Hence, Singapore's Prime Minister Lee Hsien Loong reacted cautiously to Najib's suggestion, noting that he 'explained the history of this problem' to his Malaysian counterpart and leaving it to a joint ministerial committee to study the project.
It was the outspoken Lee Kuan Yew who clearly expressed Singapore's position.
The third link 'does not make sense to us if at the same time they punish us by making us barge sand from Vietnam', he said, stressing Singapore's desire that Malaysia lift its 12-year-old ban on sand exports to the growing city-state.
'The relationship is one of co-dependency enmeshed in race and national pride,' said Jim Baker, a history and economics teacher at the Singapore American School.

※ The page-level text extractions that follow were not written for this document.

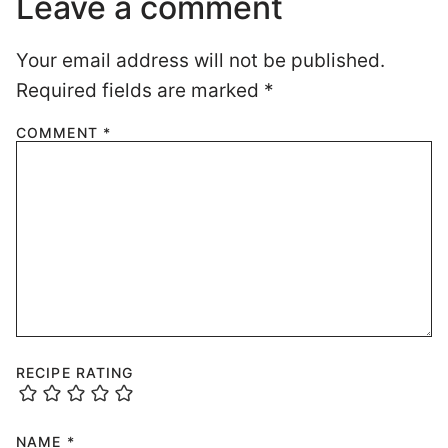
Leave a comment
Your email address will not be published.
Required fields are marked
*
COMMENT
*
RECIPE RATING
NAME
*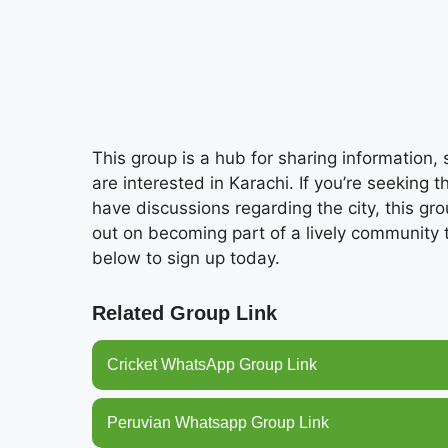
This group is a hub for sharing information
are interested in Karachi. If you’re seeking 
have discussions regarding the city, this gro
out on becoming part of a lively community
below to sign up today.
Related Group Link
Cricket WhatsApp Group Link
Peruvian Whatsapp Group Link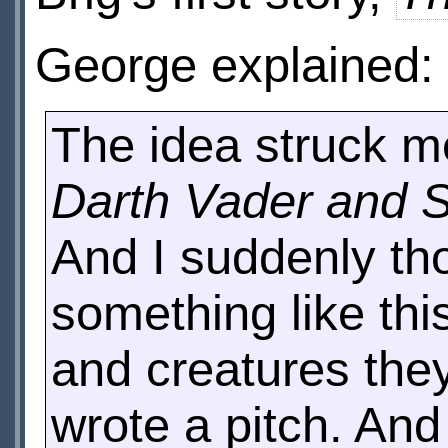
George explained:
The idea struck m
Darth Vader and 
And I suddenly th
something like thi
and creatures they
wrote a pitch. An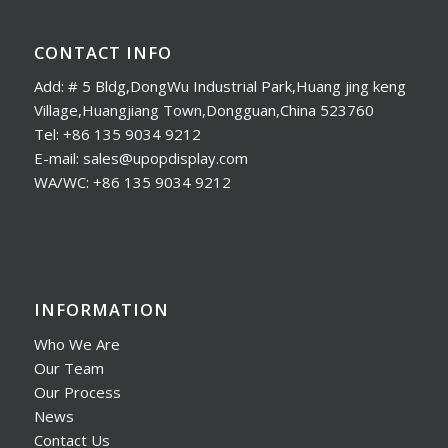
CONTACT INFO
Add: # 5 Bldg,DongWu Industrial Park,Huang jing keng
Village,Huangjiang Town,Dongguan,China 523760
Tel: +86 135 9034 9212
E-mail: sales@upopdisplay.com
WA/WC: +86 135 9034 9212
INFORMATION
Who We Are
Our Team
Our Process
News
Contact Us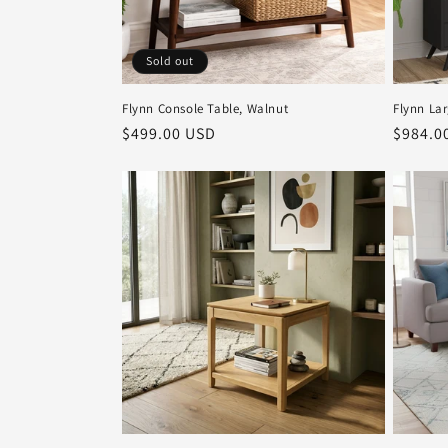
Sold out
Flynn Console Table, Walnut
Flynn La
Regular
$499.00 USD
Regula
$984.0
price
price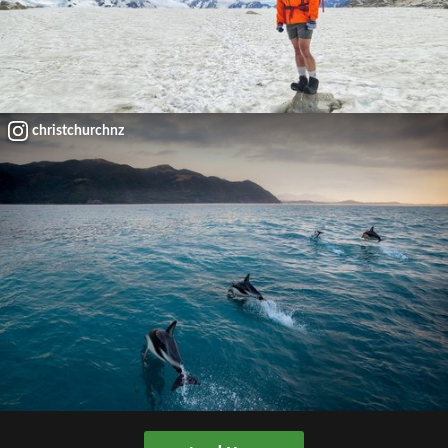
christchurchnz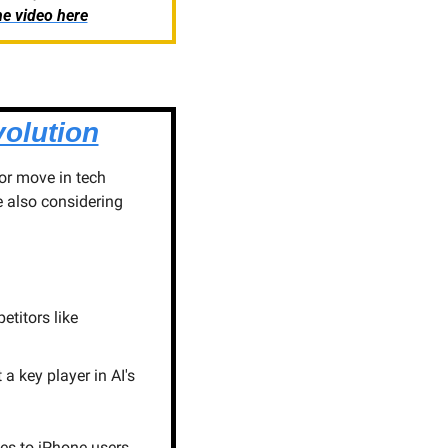
e video here
olution
or move in tech 
 also considering 
titors like 
 key player in AI's 
es to iPhone users. 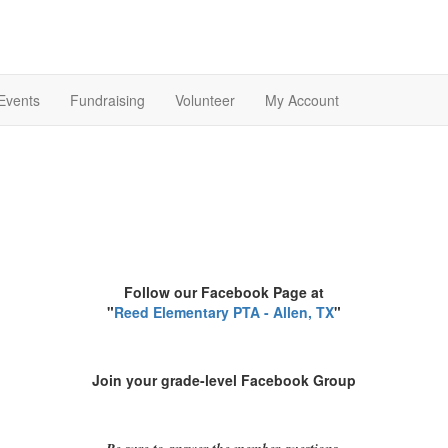
Events
Fundraising
Volunteer
My Account
Follow our Facebook Page at
"
Reed Elementary PTA - Allen, TX
"
Join your grade-level Facebook Group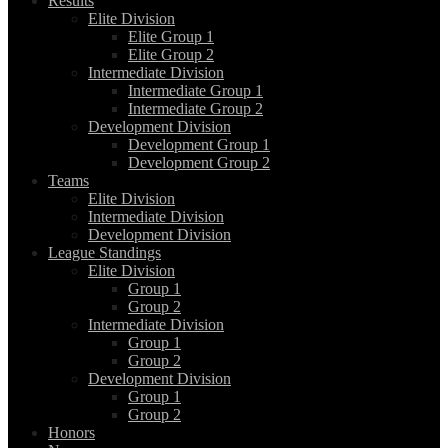
Results
Elite Division
Elite Group 1
Elite Group 2
Intermediate Division
Intermediate Group 1
Intermediate Group 2
Development Division
Development Group 1
Development Group 2
Teams
Elite Division
Intermediate Division
Development Division
League Standings
Elite Division
Group 1
Group 2
Intermediate Division
Group 1
Group 2
Development Division
Group 1
Group 2
Honors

Despite all the unsolved problems inherited from the past, both sides heavily depend on each other economically and share common interests in the region.
The neighbours, it seems, are now willing to improve their ties.
But new obstacles keep coming up, as, for example, the Sultan of Johor, the closest Malaysian state to Singapore, who has already rejected the proposal for a third link.
And from the back seat former Malaysian premier Mahathir, who exchanged verbal blows with Lee Kuan Yew over several issues during his administration, still drops vitriolic remarks in his popular blog on all matters related to Singapore.
During his visit to Malaysia, said Mahathir, Lee had made clear that Singapore regards itself the centre of the region.
'The rest are peripheral and are there to serve the interests of this somewhat tiny Middle Kingdom,' Mahathir claimed.